Schmale Passagen von gerade einmal Schulterbreite wechseln hinter der nächsten Biegung zu überhängenden höhlenartigen Wänden. Dabei nimmt die Tiefe im Verlauf von anfangs ca. 10m auf über 150m zu. Teilweise kann man den Himmel über sich nicht mehr sehen. Immer wieder verengt sich die Schlucht bis auf wenige Meter und verschluckt mit ihren feuerroten Sandstein-Wänden fast das komplette Tageslicht, um dann wieder den Blick auf eine Freifläche mit riesigen Alkoven oder heruntergestürzten Felsen freizugeben.
Dabei trocknet die Buchskin Gulch nur selten vollkommen aus, hier sind so gut wie immer tiefe pools vorzufinden die nicht umgangen werden können und im schlimmsten Falle durchschwommen werden müssen.

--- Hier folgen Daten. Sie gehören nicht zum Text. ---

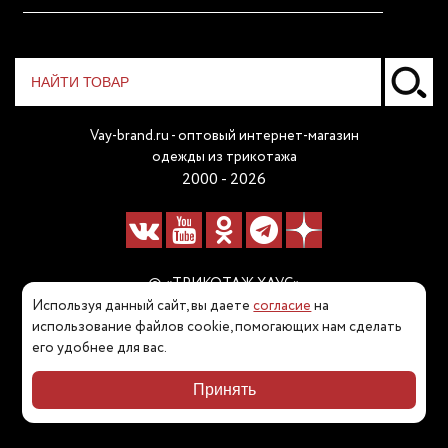
Vay-brand.ru - оптовый интернет-магазин
одежды из трикотажа
2000 - 2026
© «ТРИКОТАЖ ХАУС»
Используя данный сайт, вы даете
согласие
на
Наш телефон:
использование файлов cookie, помогающих нам сделать
его удобнее для вас.
8 (800) 511 80 60
Принять
Карта сайта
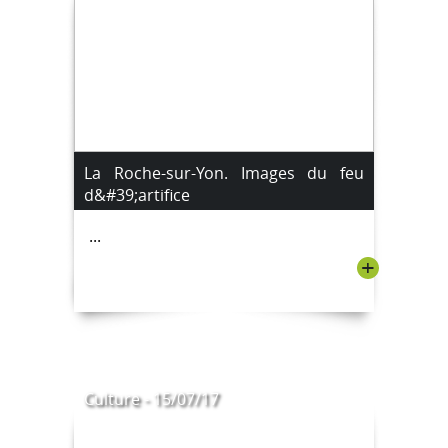
La Roche-sur-Yon. Images du feu
d&#39;artifice
...
+
Culture - 15/07/17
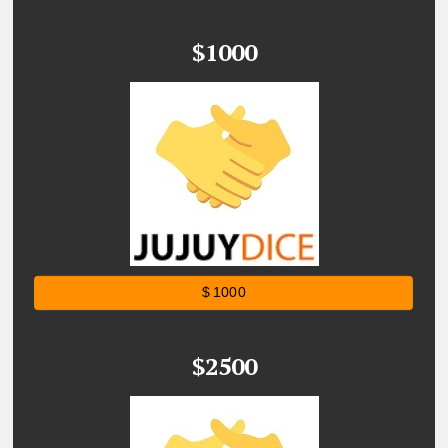
$1000
$ 1000
$2500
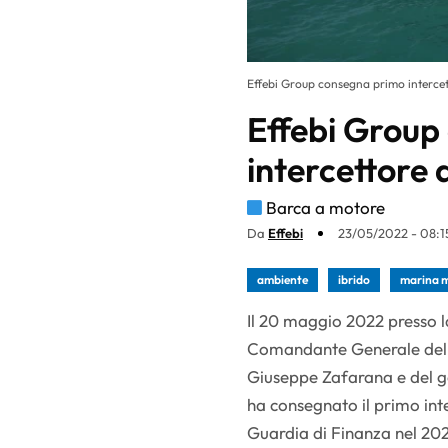
Effebi Group consegna primo intercet
Effebi Group
intercettore 
Barca a motore
Da
Effebi
23/05/2022 - 08:1
ambiente
ibrido
marina m
Il 20 maggio 2022 presso la
Comandante Generale del 
Giuseppe Zafarana e del g
ha consegnato il primo inte
Guardia di Finanza nel 2021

Bauch einziehen, Luft anhalten - jetzt wirds eng !
   

Immer wieder hat sich Treibholz oben zwischen den Wänden verkeilt und erinnert an die letzte Flutwelle.

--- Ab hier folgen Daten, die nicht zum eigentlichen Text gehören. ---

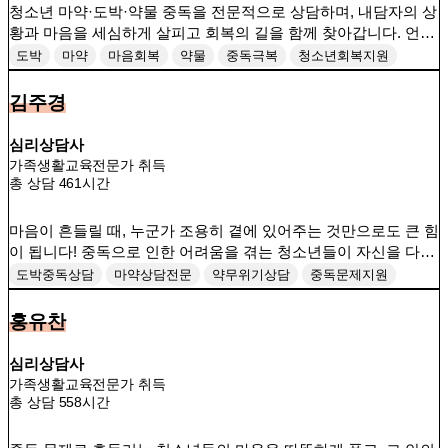
청소년 마약·도박·약물 중독을 전문적으로 상담하며, 내담자의 상
황과 마음을 세심하게 살피고 회복의 길을 함께 찾아갑니다. 언제
든 편안한 마음으로 찾아와 주시면 함께 고민하겠습니다!
도박
마약
마음회복
약물
중독극복
청소년회복지원
회복동행
김주경
심리상담사
가족생활교육전문가 취득
총 상담 461시간
마음이 흔들릴 때, 누군가 조용히 곁에 있어주는 것만으로도 큰 힘
이 됩니다! 중독으로 인한 어려움을 겪는 청소년들이 자신을 다시
마주할 수 있도록, 진심을 다해 함께하겠습니다.
도박중독상담
마약상담전문
약무위기상담
중독문제지원
청소년심리회복
회복의시간
홍유찬
심리상담사
가족생활교육전문가 취득
총 상담 558시간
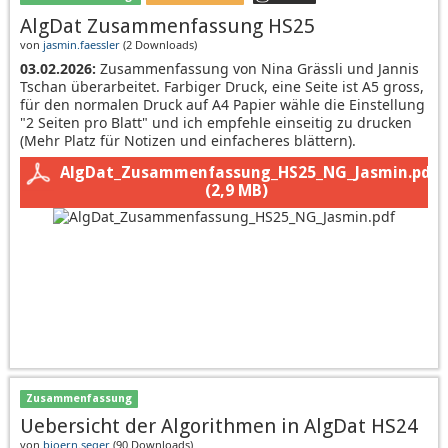
AlgDat Zusammenfassung HS25
von
jasmin.faessler
(
2 Downloads
)
03.02.2026:
Zusammenfassung von Nina Grässli und Jannis
Tschan überarbeitet. Farbiger Druck, eine Seite ist A5 gross,
für den normalen Druck auf A4 Papier wähle die Einstellung
"2 Seiten pro Blatt" und ich empfehle einseitig zu drucken
(Mehr Platz für Notizen und einfacheres blättern).
AlgDat_Zusammenfassung_HS25_NG_Jasmin.pdf
(2,9 MB)
Zusammenfassung
Uebersicht der Algorithmen in AlgDat HS24
von
bjoern.seger
(
90 Downloads
)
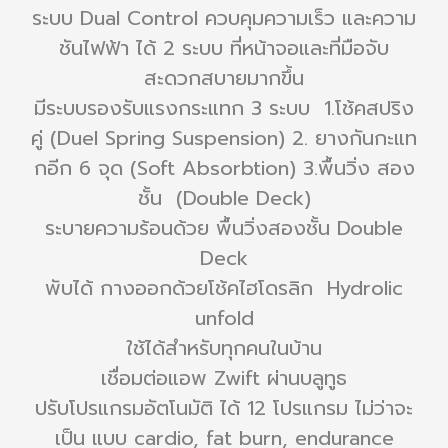
ระบบ Dual Control ควบคุมความเร็ว และความ
ชันไฟฟ้า ได้ 2 ระบบ ที่หน้าจอและที่มือจับ
สะดวกสบายมากขึ้น
มีระบบรองรับแรงกระแทก 3 ระบบ 1.โช้คสปริง
คู่ (Duel Spring Suspension) 2. ยางกันกะแท
กอีก 6 จุด (Soft Absorbtion) 3.พื้นวิ่ง สอง
ชั้น (Double Deck)
ระบายความร้อนด้วย พื้นวิ่งสองชั้น Double
Deck
พับได้ กางออกด้วยโช้คไฮโดรลิก Hydrolic
unfold
ใช้ได้สำหรับทุกคนในบ้าน
เชื่อมต่อแอพ Zwift ผ่านบลูทูธ
ปรับโปรแกรมอัตโนมัติ ได้ 12 โปรแกรม ไม่ว่าจะ
เป็น แบบ cardio, fat burn, endurance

Der Canyonboden wechselt zwischen feinsandig zu grobsteinig bis hin zu lehmig-glitschig.

vor mehr als 12millionen Jahren erlernte der Mensch den aufrechten Gang - es scheint, einige wenige brauchen etwas länger ...  wink


Haaaalt, Moment mal ... hier wird lediglich der heilige Boden of the most fabulous Buckskin Gulch geküsst !
Vielleicht sollt ich mich ab und an auch einmal zu Wort melden um nicht ganz sooo schlecht weg zu kommen. Eure Bolly ;)

 

"Draußen" herrscht den ganzen Tag bestes Wetter - zumindest soweit wir dies durch den schmalen Spalt über unseren Köpfen beurteilen können.
Hier unten ist es hingegen recht kühl, wir sind langärmlig unterwegs, die Mütze meist auf dem Kopf.

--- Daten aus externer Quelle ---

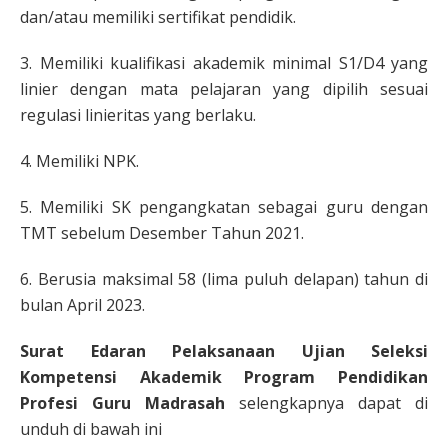
dan/atau memiliki sertifikat pendidik.
3. Memiliki kualifikasi akademik minimal S1/D4 yang
linier dengan mata pelajaran yang dipilih sesuai
regulasi linieritas yang berlaku.
4. Memiliki NPK.
5. Memiliki SK pengangkatan sebagai guru dengan
TMT sebelum Desember Tahun 2021.
6. Berusia maksimal 58 (lima puluh delapan) tahun di
bulan April 2023.
Surat Edaran Pelaksanaan Ujian Seleksi
Kompetensi Akademik Program Pendidikan
Profesi Guru Madrasah
selengkapnya dapat di
unduh di bawah ini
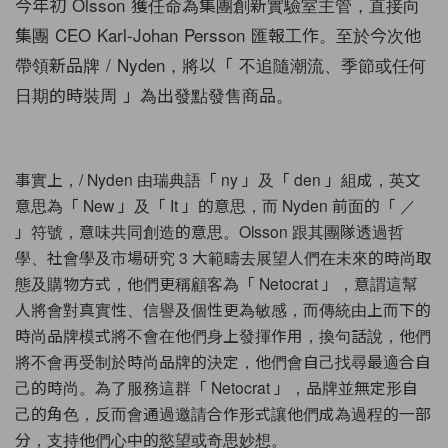
今年初 Olsson 獲任命為集團創新實驗室主管，直接向
集團 CEO Karl-Johan Persson 匯報工作。至於今次他
帶領新品牌 / Nyden，將以「 不追隨潮流、季節或任何
日期的時裝周 」為出發點發售商品。
事實上，/ Nyden 由瑞典語「 ny 」及「 den 」組成，英文
意思為「 New 」及「 It 」的意思，而 Nyden 前面的「 ／
」符號，意味共同創造的意思。Olsson 跟其團隊透過哲
學、社會學及市場研究 3 大範疇去展望人們在未來的時尚取
態及購物方式，他們更稱顧客為「 Netocrat 」，意謂這幫
人將會對真實性、信譽及個性更為敏感，而傳統由上而下的
時尚品牌模式將不會在他們身上發揮作用，換句話說，他們
將不會再受制於時尚品牌的決定，他們會自己找尋最適合自
己的時尚。為了服務這群「 Netocrat 」，品牌並無定形自
己的角色，反而會通過邀請合作形式讓他們成為過程的一部
分，支持他們心中的慾望或奇思妙想。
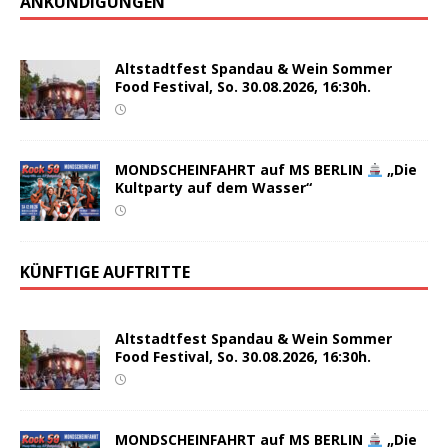
ANKÜNDIGUNGEN
Altstadtfest Spandau & Wein Sommer
Food Festival, So. 30.08.2026, 16:30h.
MONDSCHEINFAHRT auf MS BERLIN
„Die
Kultparty auf dem Wasser“
KÜNFTIGE AUFTRITTE
Altstadtfest Spandau & Wein Sommer
Food Festival, So. 30.08.2026, 16:30h.
MONDSCHEINFAHRT auf MS BERLIN
„Die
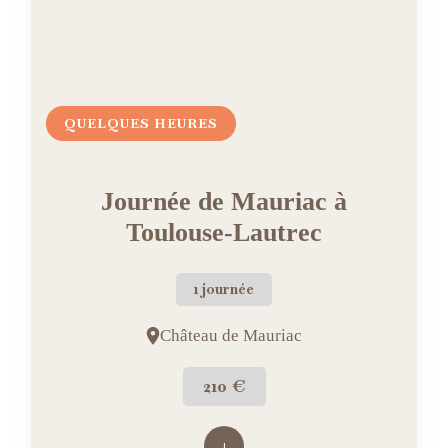
QUELQUES HEURES
Journée de Mauriac à
Toulouse-Lautrec
1 journée
Château de Mauriac
210 €
+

Dann treffen wir auf den ersten wassergefüllten pool. Wir schlüpfen in unsere Neoprensocken und die wading boots. Er ist zwar nur knietief, doch bekommen wir einen ersten Vorgeschmack was uns am heutigen Tage erwarten wird. Das Wasser ist matschig-braun und eisig kalt. Am Boden des pools hat sich ein schlammiger Untergrund gebildet in dem man knöcheltief einsinkt und der einem das Vorankommen erschwert.
Dies sollte jedoch nicht unser einziger pool für heute sein, alle halbe Meile versperrt uns der nächste den Weg, und sie werden von mal zu mal tiefer und länger. Nach dem zwanzigsten haben wir aufgehört zu zählen.
Irgendwann reicht das Wasser bis über die Oberschenkel und wir entledigen uns nun auch unserer Hosen und wandern nur in Unterhosen um die Kleidung trocken zu halten.


noch ist es nur eine Pfütze ...

dann ein tiefes Loch ...

... und schließlich ein tiefer mit Wasser gefüllter Graben dessen Ende man nicht mehr sehen kann !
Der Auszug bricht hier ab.